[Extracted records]
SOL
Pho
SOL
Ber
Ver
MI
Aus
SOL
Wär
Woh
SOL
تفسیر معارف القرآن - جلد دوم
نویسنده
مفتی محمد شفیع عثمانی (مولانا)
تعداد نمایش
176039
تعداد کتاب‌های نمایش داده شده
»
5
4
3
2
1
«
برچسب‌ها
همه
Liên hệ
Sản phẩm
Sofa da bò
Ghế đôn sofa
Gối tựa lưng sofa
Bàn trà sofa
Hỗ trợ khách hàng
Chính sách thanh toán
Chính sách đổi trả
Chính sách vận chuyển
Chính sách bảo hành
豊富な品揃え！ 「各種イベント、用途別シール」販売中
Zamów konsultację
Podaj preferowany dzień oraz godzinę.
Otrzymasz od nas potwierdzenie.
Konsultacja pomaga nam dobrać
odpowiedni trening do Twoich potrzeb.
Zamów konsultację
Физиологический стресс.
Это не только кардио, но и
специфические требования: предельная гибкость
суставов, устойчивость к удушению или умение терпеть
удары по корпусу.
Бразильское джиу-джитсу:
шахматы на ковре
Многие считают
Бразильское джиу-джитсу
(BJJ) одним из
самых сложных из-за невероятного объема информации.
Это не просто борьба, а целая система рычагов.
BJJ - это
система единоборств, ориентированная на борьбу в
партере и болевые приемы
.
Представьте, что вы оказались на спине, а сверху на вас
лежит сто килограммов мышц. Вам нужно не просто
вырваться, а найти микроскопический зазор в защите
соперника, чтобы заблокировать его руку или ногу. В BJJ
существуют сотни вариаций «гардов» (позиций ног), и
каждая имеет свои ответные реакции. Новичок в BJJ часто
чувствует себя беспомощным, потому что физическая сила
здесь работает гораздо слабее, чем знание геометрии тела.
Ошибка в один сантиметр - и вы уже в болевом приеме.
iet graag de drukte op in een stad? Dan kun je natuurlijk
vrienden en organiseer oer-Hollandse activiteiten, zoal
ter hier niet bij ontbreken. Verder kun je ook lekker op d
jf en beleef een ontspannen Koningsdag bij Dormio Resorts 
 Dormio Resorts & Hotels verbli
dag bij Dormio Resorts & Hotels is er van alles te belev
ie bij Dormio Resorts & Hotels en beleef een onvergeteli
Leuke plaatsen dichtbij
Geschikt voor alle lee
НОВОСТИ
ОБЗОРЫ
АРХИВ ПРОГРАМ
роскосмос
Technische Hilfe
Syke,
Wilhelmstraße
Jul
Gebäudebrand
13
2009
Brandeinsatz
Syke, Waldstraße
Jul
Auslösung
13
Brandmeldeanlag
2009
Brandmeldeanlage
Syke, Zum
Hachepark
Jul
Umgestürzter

## YOUR GOAL
In full and unchanged, repeat the data above.

## COMPLETED TASK
SOL
Pho
SOL
Ber
Ver
MI
Aus
SOL
Wär
Woh
SOL
تفسیر معارف القرآن - جلد دوم
نویسنده
مفتی محمد شفیع عثمانی (مولانا)
تعداد نمایش
176039
تعداد کتاب‌های نمایش داده شده
»
5
4
3
2
1
«
برچسب‌ها
همه
Liên hệ
Sản phẩm
Sofa da bò
Ghế đôn sofa
Gối tựa lưng sofa
Bàn trà sofa
Hỗ trợ khách hàng
Chính sách thanh toán
Chính sách đổi trả
Chính sách vận chuyển
Chính sách bảo hành
豊富な品揃え！ 「各種イベント、用途別シール」販売中
Zamów konsultację
Podaj preferowany dzień oraz godzinę.
Otrzymasz od nas potwierdzenie.
Konsultacja pomaga nam dobrać
odpowiedni trening do Twoich potrzeb.
Zamów konsultację
Физиологический стресс.
Это не только кардио, но и
специфические требования: предельная гибкость
суставов, устойчивость к удушению или умение терпеть
удары по корпусу.
Бразильское джиу-джитсу:
шахматы на ковре
Многие считают
Бразильское джиу-джитсу
(BJJ) одним из
самых сложных из-за невероятного объема информации.
Это не просто борьба, а целая система рычагов.
BJJ - это
система единоборств, ориентированная на борьбу в
партере и болевые приемы
.
Представьте, что вы оказались на спине, а сверху на вас
лежит сто килограммов мышц. Вам нужно не просто
вырваться, а найти микроскопический зазор в защите
соперника, чтобы заблокировать его руку или ногу. В BJJ
существуют сотни вариаций «гардов» (позиций ног), и
каждая имеет свои ответные реакции. Новичок в BJJ часто
чувствует себя беспомощным, потому что физическая сила
здесь работает гораздо слабее, чем знание геометрии тела.
Ошибка в один сантиметр - и вы уже в болевом приеме.
iet graag de drukte op in een stad? Dan kun je natuurlijk
vrienden en organiseer oer-Hollandse activiteiten, zoal
ter hier niet bij ontbreken. Verder kun je ook lekker op d
jf en beleef een ontspannen Koningsdag bij Dormio Resorts 
 Dormio Resorts & Hotels verbli
dag bij Dormio Resorts & Hotels is er van alles te belev
ie bij Dormio Resorts & Hotels en beleef een onvergeteli
Leuke plaatsen dichtbij
Geschikt voor alle lee
НОВОСТИ
ОБЗОРЫ
АРХИВ ПРОГРАМ
роскосмос
Technische Hilfe
Syke,
Wilhelmstraße
Jul
Gebäudebrand
13
2009
Brandeinsatz
Syke, Waldstraße
Jul
Auslösung
13
Brandmeldeanlag
2009
Brandmeldeanlage
Syke, Zum
Hachepark
Jul
Umgestürzter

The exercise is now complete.